Rund 400 Millionen Euro läßt sich der trotz seines Hafens ewig klamme und auf Zuschüsse angewiesene Stadtstaat Klimaschutzprojekte kosten. Daß die Stadt bis 2038 klimaneutral wird, ist das erklärte Ziel der Grünen im Wahlkampf, während die Linke mit dem Slogan „Das neue Rot“ und Forderungen nach bezahlbaren Wohnungen und Gesundheitszentren vor Ort um Stimmen buhlt. Weitere Themen sind die soziale Spaltung, das notleidende Bildungssystem – zehn Prozent der Schüler machen in Bremen keinen Abschluß – und das Sicherheitsgefühl der Bürger. Die Aufholjagd der CDU unter ihrem Spitzenkandidaten Frank Imhoff, der mit seiner Familie einen Milchviehhof vor den Toren der Hansestadt betreibt, ist auch deswegen bemerkenswert, weil sie vor einem Jahr bei lediglich 22 Prozent lag – und die SPD bei 30.

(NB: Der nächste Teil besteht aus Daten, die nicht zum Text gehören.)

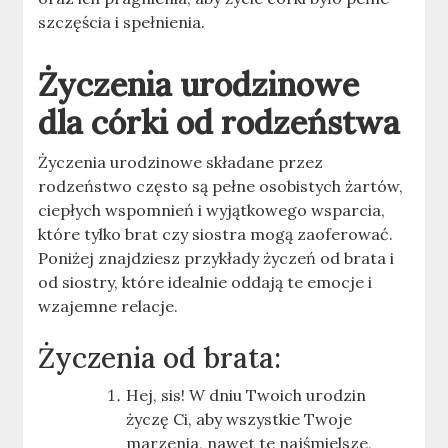
szczęścia i spełnienia.
Życzenia urodzinowe
dla córki od rodzeństwa
Życzenia urodzinowe składane przez
rodzeństwo często są pełne osobistych żartów,
ciepłych wspomnień i wyjątkowego wsparcia,
które tylko brat czy siostra mogą zaoferować.
Poniżej znajdziesz przykłady życzeń od brata i
od siostry, które idealnie oddają te emocje i
wzajemne relacje.
Życzenia od brata:
Hej, sis! W dniu Twoich urodzin
życzę Ci, aby wszystkie Twoje
marzenia, nawet te najśmielsze,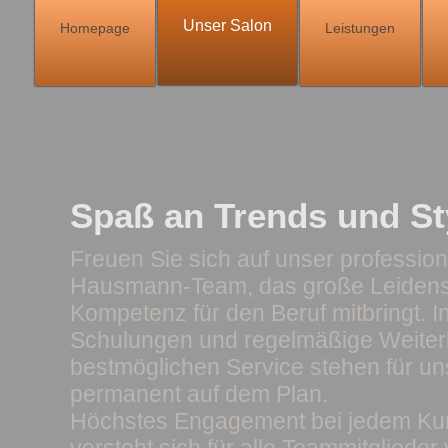
Unser Salon
Homepage
Leistungen
Spaß an Trends und St
Freuen Sie sich auf unser profession
Hausmann-Team, das große Leidens
Kompetenz für den Beruf mitbringt. I
Schulungen und regelmäßige Weiterb
bestmöglichen Service stehen für un
permanent auf dem Plan.
Höchstes Engagement bei jedem Ku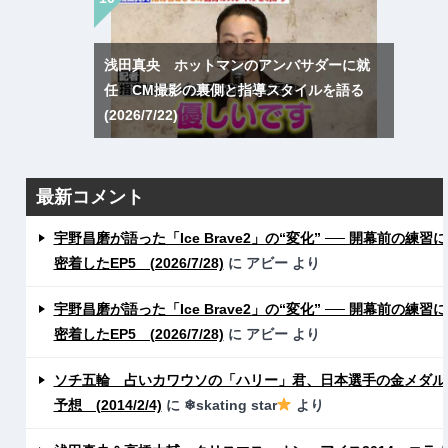
浅田真央 ホットマンのアンバサダーに就
任 CM撮影の裏側と指導スタイルを語る
(2026/7/22)
最新コメント
宇野昌磨が語った「Ice Brave2」の“変化” ── 開幕前の練習に
密着したEP5 (2026/7/28)
に
アビー
より
宇野昌磨が語った「Ice Brave2」の“変化” ── 開幕前の練習に
密着したEP5 (2026/7/28)
に
アビー
より
ソチ五輪 占いカワウソの「ハリー」君、日本選手の金メダル
予想 (2014/2/4)
に
❄skating star
より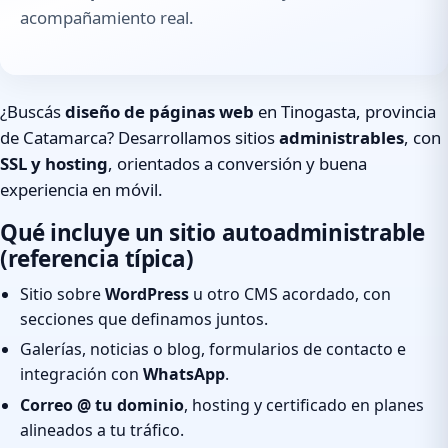
acompañamiento real.
¿Buscás
diseño de páginas web
en Tinogasta, provincia
de Catamarca? Desarrollamos sitios
administrables
, con
SSL y hosting
, orientados a conversión y buena
experiencia en móvil.
Qué incluye un sitio autoadministrable
(referencia típica)
Sitio sobre
WordPress
u otro CMS acordado, con
secciones que definamos juntos.
Galerías, noticias o blog, formularios de contacto e
integración con
WhatsApp
.
Correo @ tu dominio
, hosting y certificado en planes
alineados a tu tráfico.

In Bremen und Bremerhaven sind Bürger schon ab 16 Jahren wahlberechtigt. Jeder hat dabei – eine Besonderheit bei Landtagswahlen – fünf Stimmen und die Möglichkeit des Panaschierens, also des Verteilens der Stimmen auf mehrere Kandidaten, und des Kumulierens, bei dem ein Kandidat alle fünf Stimmen erhält.